Porn Industry Runs Ads for Harris in Wake of VP’s Appearance on Sex Podcast
The pornography industry often makes headlines related to human trafficking, child sexual exploitation, or social media regulations, but this time it’s in the news for running political ads. With less than a month to go before the presidential election, a coalition of pornography producers, distributors, and “performers” is running ads online, encouraging porn users to vote for Vice President Kamala Harris.
The $100,000 “Hands Off My Porn” campaign claims that former President Donald Trump will ban pornography if elected again. The claim is based on policy recommendations in The Heritage Foundation’s Project 2025, which Trump has repeatedly disavowed. Senior Trump campaign advisor Danielle Alverez responded, “Since the Fall of 2023, President Trump’s campaign made it clear that only President Trump and the campaign, and NOT any other organization or former staff, represent policies for the second term.”
Project 2025 authors and “Trump allies” are labeled “weirdos” in the ads, which claim that Trump will imprison porn producers. Holly Randall, a porn producer and “director” involved in the ad campaign claimed that the pornography coalition has not coordinated with the Harris campaign or the Democratic Party but intends to increase their advertising budget.

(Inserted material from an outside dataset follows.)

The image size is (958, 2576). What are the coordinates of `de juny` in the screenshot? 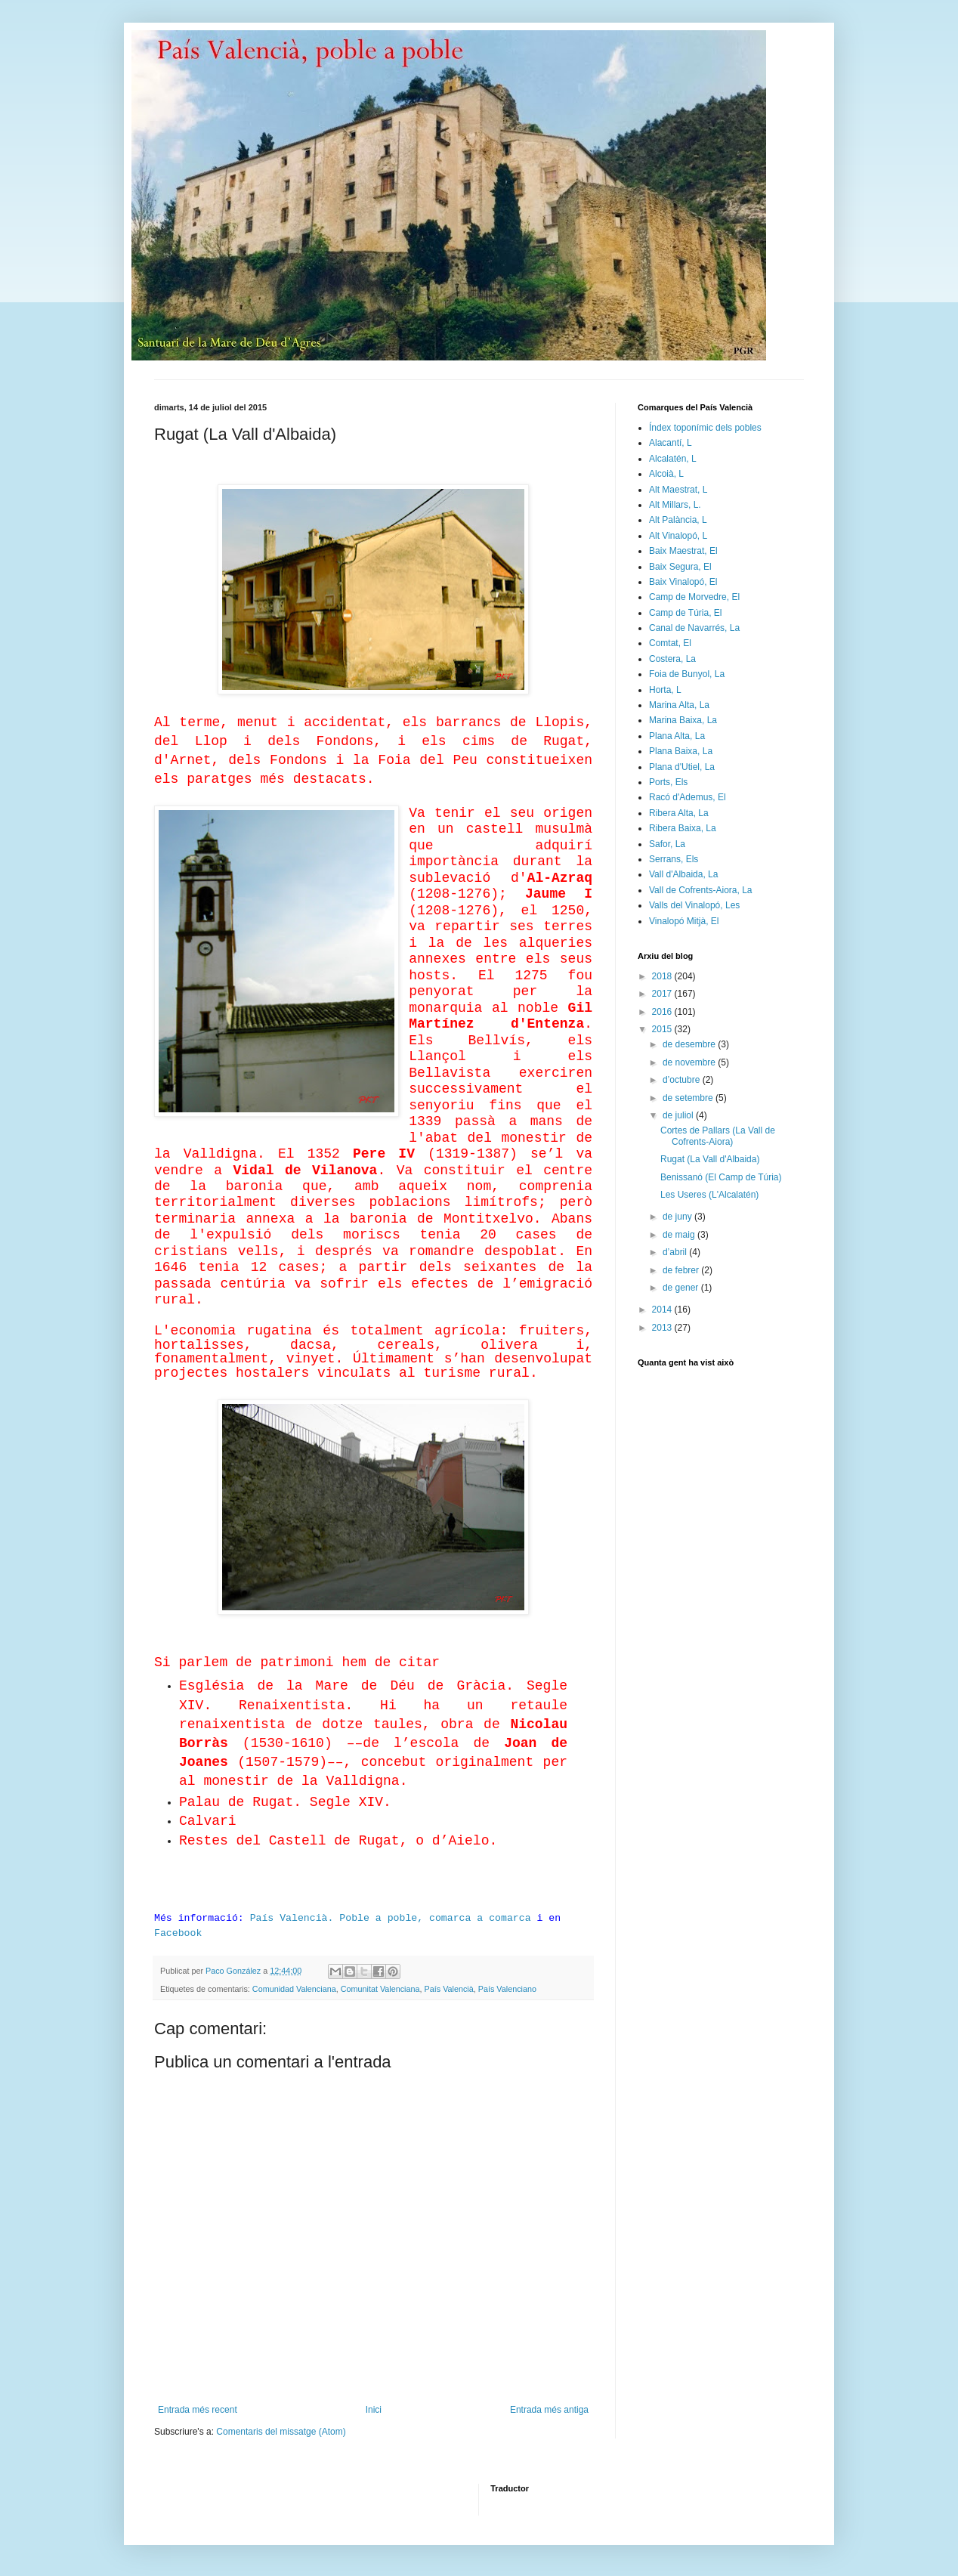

Despite Randall’s protests, Family Research Council Senior Fellow Meg Kilgannon observed that the Harris campaign must at least be aware of the advertising venture. “It is now legal for outside groups to coordinate expenditures with presidential campaigns,” Kilgannon noted. She continued, “While the fact of the porn expenditures themselves is shocking, the messaging around Project 2025 and the targeting of swing states would lead one to believe that these ads are coordinated with the DNC and the Harris campaign.”
She continued, “Is this all the sitting Vice President of the United States has to offer those who use pornography — empty threats that porn will be banned if she loses? Does she hope to distract the young men in this demographic from the very real prospect that in a Harris-Walz administration they will be drafted for military service and shipped overseas to die on foreign soil?”
Kilgannon concluded, “It would be better to promise lower taxes, lower prices, and more jobs, but since Harris-Walz is not credible on those topics, it’s not surprising that the expert fearmongers at DNC would supplement their dire abortion messaging to women with porn-based ads for men.”
The ads will reportedly run in Pennsylvania, Michigan, Wisconsin, North Carolina, Georgia, Arizona, and Nevada. However, the claim that a second Trump administration would outlaw pornography may be at least partially undermined by the fact that over a third of U.S. states — including North Carolina and Georgia — have enacted age verification laws to prevent minors from accessing online porn, and pornography behemoth PornHub has outright stopped operating in many of those states.
When Utah passed age verification laws last year, PornHub’s parent company — then called MindGeek, now called Aylo — blocked access in Utah to PornHub and a number of other pornographic websites it owned. PornHub has also shut down in Arkansas, Louisiana, Mississippi, Montana, North Carolina, Texas, and Virginia. When internet users visit the site, they are now met with a message criticizing the states’ laws barring minors from accessing pornography and urging porn users to contact their state representatives to complain.
The ad campaign comes in the wake of Harris’s recent appearance on “Call Her Daddy,” a sex podcast known for its vulgar and explicit language.
Child protection and anti-trafficking advocates have observed in the past that pornography creates a heightened demand for human trafficking, including child trafficking. PornHub and its parent company even admitted in federal court last year that the companies profit from illegal sex trafficking: PornHub hosted videos from a sex trafficking pornography production company and profited from those videos. According to court documents, PornHub and Aylo either knew or should have known that the profits they were receiving were from human trafficking. There are a number of allegations that PornHub and other major pornography distributors knowingly host and profit from human trafficking and videos depicting rape, pedophilia, bestiality, and other aberrant content.
S.A. McCarthy serves as a news writer at The Washington Stand.